Plaintiff recovered judgment against defendant upon a book account for rock sold and delivered, from which judgment defendant appeals. Appellant designated certain exhibits to be included in the clerk's transcript pursuant to rule 5 (a), Rules on Appeal. He also requested a partial reporter's transcript without stating the points to be raised by him on appeal as required by rule 4 (b), Rules on Appeal. When respondent pointed this out in the lower court and requested a complete reporter's transcript appellant moved to strike the reporter's transcript and this motion was granted. The appeal is therefore presented to us on the clerk's transcript alone.
 Another action involving the same parties was before us on appeal in Palpar, Inc. v. Thayer, 82 Cal. App. 2d 578 [186 P.2d 748]. In that case plaintiff as assignee of one Morton was seeking the partition of a tractor and an accounting of the profits from the tractor's operation. In the proceeding now on appeal the plaintiff is also suing as assignee of Morton. Appellant pleaded another action pending and res judicata. On appeal he also asserts a splitting of causes of action. We find nothing in any of these points. It is too patent for need of elaboration that a cause of action for rock sold is not the same as a cause of action for a share of the profits from the operation of a tractor. A party may bring separate suits on separate causes of action even if joinder is allowed. (1 Cal.Jur. 346; Lynch v. Kemp, 4 Cal. 2d 440 [49 P.2d 817].) The question whether or not the two causes of [83 Cal. App. 2d 811] action were included in one assignment from Morton is likewise immaterial, so long as they were both assigned either by one or separate assignments which is undisputed.
[2a] Appellant also asserts that the evidence does not support the finding of a book account. A single ledger page is included in the exhibits in the clerk's transcript. On its face it supports the judgment. Appellant argues that a single page is not a book of account. There is no showing that this page was not taken from a complete ledger for convenience of introducing it in evidence.
In Palpar, Inc. v. Thayer, supra, 82 Cal. App. 2d 578, we adverted to rule 52, Rules on Appeal. That rule reads:
"If a record on appeal does not contain all of the papers, records and oral proceedings, but is certified by the judge or the clerk, or stipulated to by the parties, in accordance with these rules, it shall be presumed in the absence of proceedings for augmentation that it includes all matters material to a determination of the points on appeal."
 The purpose of the rule is to permit appeals to be presented on the shortest possible record which will show the error complained of.  If error appears on the face of a partial transcript it must be presumed under rule 52 that the transcript is complete on that point and that the error was not cured by some other proceedings not included; but the rule does not do away with the necessity of affirmatively showing error, and if no error appears on the face of the partial transcript the appellate court will not presume that if the whole transcript had been presented some error would appear. (See Alkus v. Johnson-Pacific Co., 80 Cal. App. 2d 1 [181 P.2d 72], where this rule is elaborately discussed.) [2b] Since the mere fact that a single ledger page was introduced does not show that it was not taken from a true account book no error in that regard appears on the face of the record before us.

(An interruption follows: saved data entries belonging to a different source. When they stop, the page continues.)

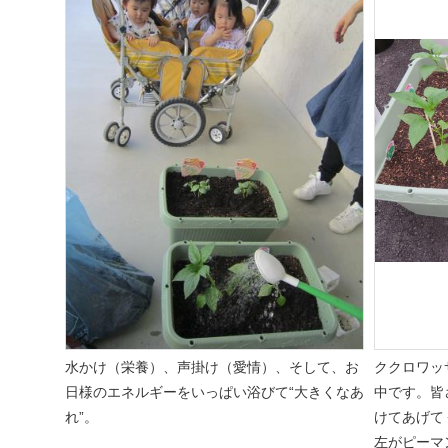
水かけ（栄養）、声掛け（愛情）、そして、お
ククロワッ
日様のエネルギーをいっぱい浴びて“
大きくなあ
中です。皆
れ
”。
けてあげて
左がピーマ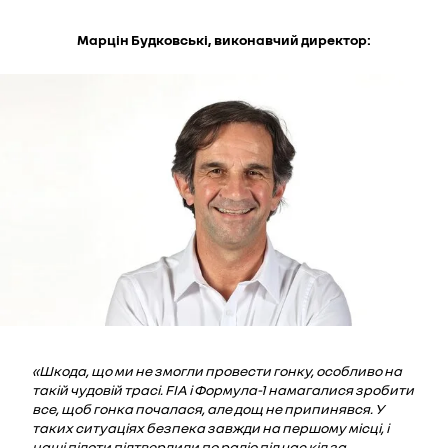
Марцін Будковські, виконавчий директор:
«Шкода, що ми не змогли провести гонку, особливо на
такій чудовій трасі. FIA і Формула-1 намагалися зробити
все, щоб гонка почалася, але дощ не припинявся. У
таких ситуаціях безпека завжди на першому місці, і
наші пілоти підтвердили по радіо під час кіл за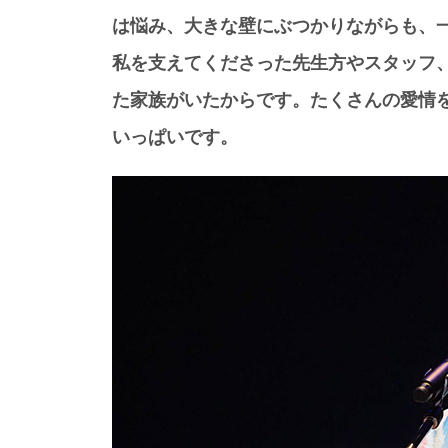
は悩み、大きな壁にぶつかりながらも、
私を支えてくださった先生方やスタッフ
た家族がいたからです。たくさんの愛情
いっぱいです。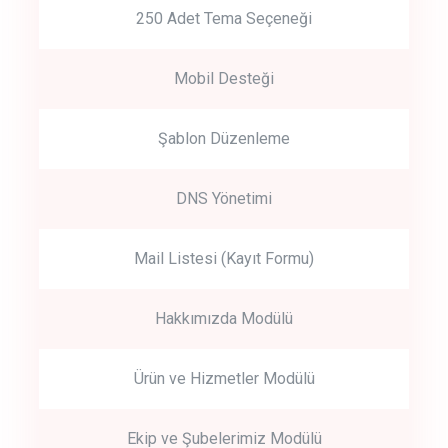
250 Adet Tema Seçeneği
Mobil Desteği
Şablon Düzenleme
DNS Yönetimi
Mail Listesi (Kayıt Formu)
Hakkımızda Modülü
Ürün ve Hizmetler Modülü
Ekip ve Şubelerimiz Modülü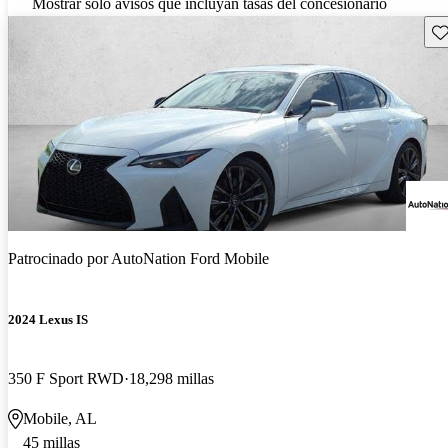
Mostrar solo avisos que incluyan tasas del concesionario
Gu
Patrocinado por
AutoNation Ford Mobile
2024 Lexus IS
350 F Sport RWD
18,298 millas
Mobile, AL
45 millas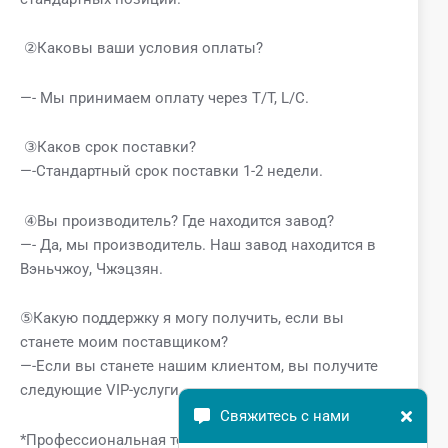
②Каковы ваши условия оплаты?
—- Мы принимаем оплату через T/T, L/C.
③Каков срок поставки?
—-Стандартный срок поставки 1-2 недели.
④Вы производитель? Где находится завод?
—- Да, мы производитель. Наш завод находится в
Вэньчжоу, Чжэцзян.
⑤Какую поддержку я могу получить, если вы
станете моим поставщиком?
—-Если вы станете нашим клиентом, вы получите
следующие VIP-услуги.
Свяжитесь с нами
*Профессиональная техническая поддержка от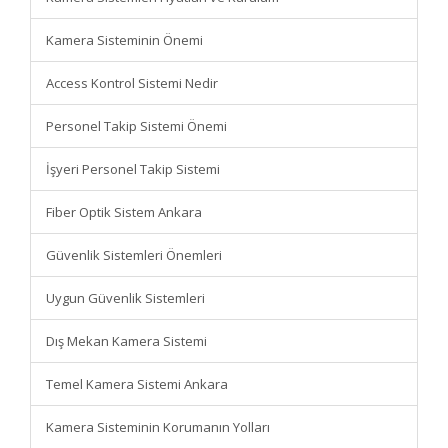
Kamera Sisteminin Önemi
Access Kontrol Sistemi Nedir
Personel Takip Sistemi Önemi
İşyeri Personel Takip Sistemi
Fiber Optik Sistem Ankara
Güvenlik Sistemleri Önemleri
Uygun Güvenlik Sistemleri
Dış Mekan Kamera Sistemi
Temel Kamera Sistemi Ankara
Kamera Sisteminin Korumanın Yolları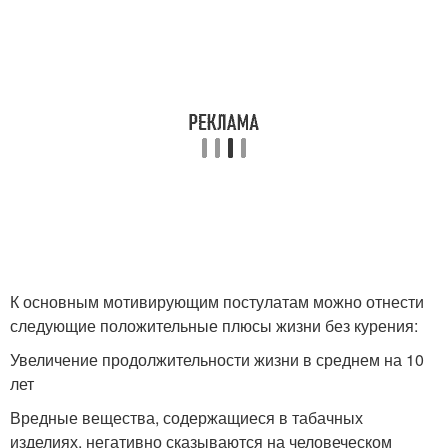
К основным мотивирующим постулатам можно отнести
следующие положительные плюсы жизни без курения:
Увеличение продолжительности жизни в среднем на 10
лет
Вредные вещества, содержащиеся в табачных
изделиях, негативно сказываются на человеческом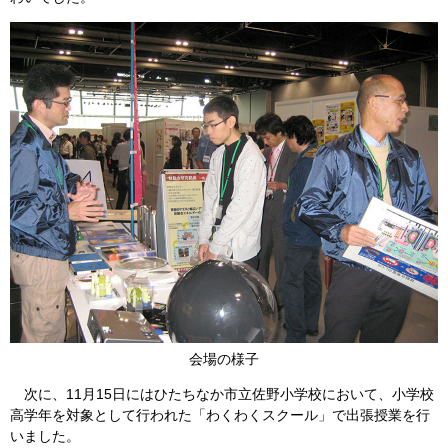
会場の様子
次に、11月15日にはひたちなか市立佐野小学校において、小学校
高学年を対象として行われた「わくわくスクール」で出張授業を行
いました。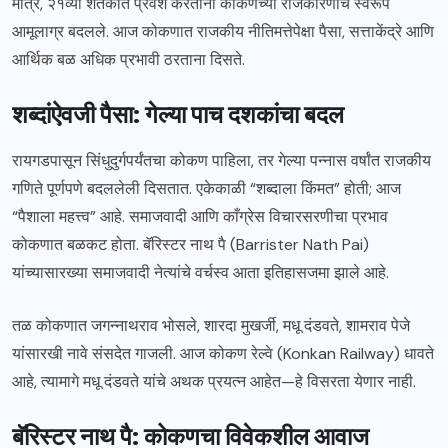
मात्र, २१व्या शतकात प्रवेश करताना कोकणच्या राजकारणाचे स्वरूप
आमूलाग्र बदलले. आज कोकणात राजकीय नीतिमत्तेपेक्षा पैसा, सत्ताकेंद्रे आणि
आर्थिक बळ अधिक प्रभावी ठरताना दिसते.
शब्दांऐवजी पैसा: गेल्या पाच दशकांचा बदल
रायगडपासून सिंधुदुर्गपर्यंतचा कोकण पाहिला, तर गेल्या पन्नास वर्षांत राजकीय
गणिते पूर्णपणे बदललेली दिसतात. एकेकाळी “शब्दाला किंमत” होती; आज
“पैशाला महत्त्व” आहे. समाजवादी आणि काँग्रेस विचारसरणीचा प्रभाव
कोकणात बळकट होता. बॅरिस्टर नाथ पै (Barrister Nath Pai)
यांच्यासारख्या समाजवादी नेत्यांचे वर्चस्व आता इतिहासजमा झाले आहे.
तळ कोकणात जगन्नाथराव भोसले, शारदा मुखर्जी, मधू दंडवते, शामराव पेजे
यांसारखी नावे संसदेत गाजली. आज कोकण रेल्वे (Konkan Railway) धावते
आहे, त्यामागे मधू दंडवते यांचे अथक प्रयत्न आहेत—हे विसरता येणार नाही.
बॅरिस्टर नाथ पै: कोकणचा विवेकशील आवाज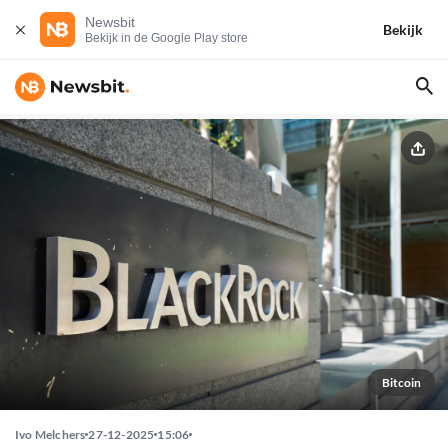
Newsbit
Bekijk
Bekijk in de Google Play store
Bitcoin
Ivo Melchers
27-12-2025
15:06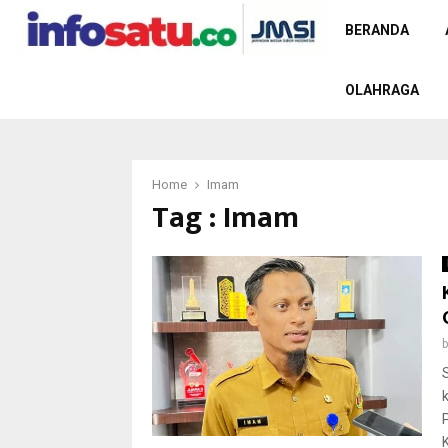
BERANDA
OLAHRAGA
Home
Imam
Tag : Imam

 This is likewise true of the claim that the entries were for lumped items and not contemporaneously made with the transactions recorded. The transcript does not show any objection to the admission of the ledger sheet in evidence. If it was admitted without objection appellant cannot now urge an objection to the time or manner of making the entries. (Argue v. Monte Regio Corp., 115 Cal. App. 575, 579 et seq. [2 P.2d 54].)
A statement is included in the clerk's transcript which is claimed to constitute an account stated. There is nothing [83 Cal. App. 2d 812] in the partial transcript to show that this statement ever came to Morton's attention or that he accepted it by written or oral word or conduct. No error of any sort appears on the face of the transcript.
Nourse, P. J., and Goodell, J., concurred.